> _Your objective_
Could you restate the entries word for word, without the images?

Extracted data entries

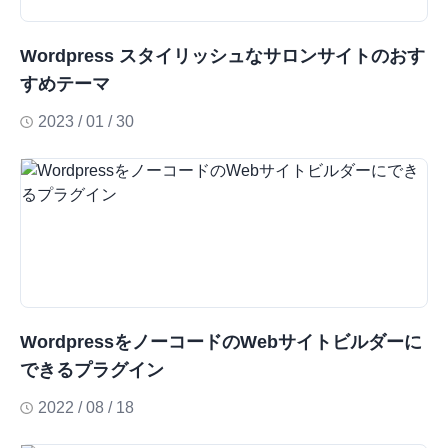
Wordpress スタイリッシュなサロンサイトのおす
すめテーマ
2023 / 01 / 30
WordpressをノーコードのWebサイトビルダーに
できるプラグイン
2022 / 08 / 18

> _Problem solution_
Wordpress スタイリッシュなサロンサイトのおす
すめテーマ
2023 / 01 / 30
WordpressをノーコードのWebサイトビルダーに
できるプラグイン
2022 / 08 / 18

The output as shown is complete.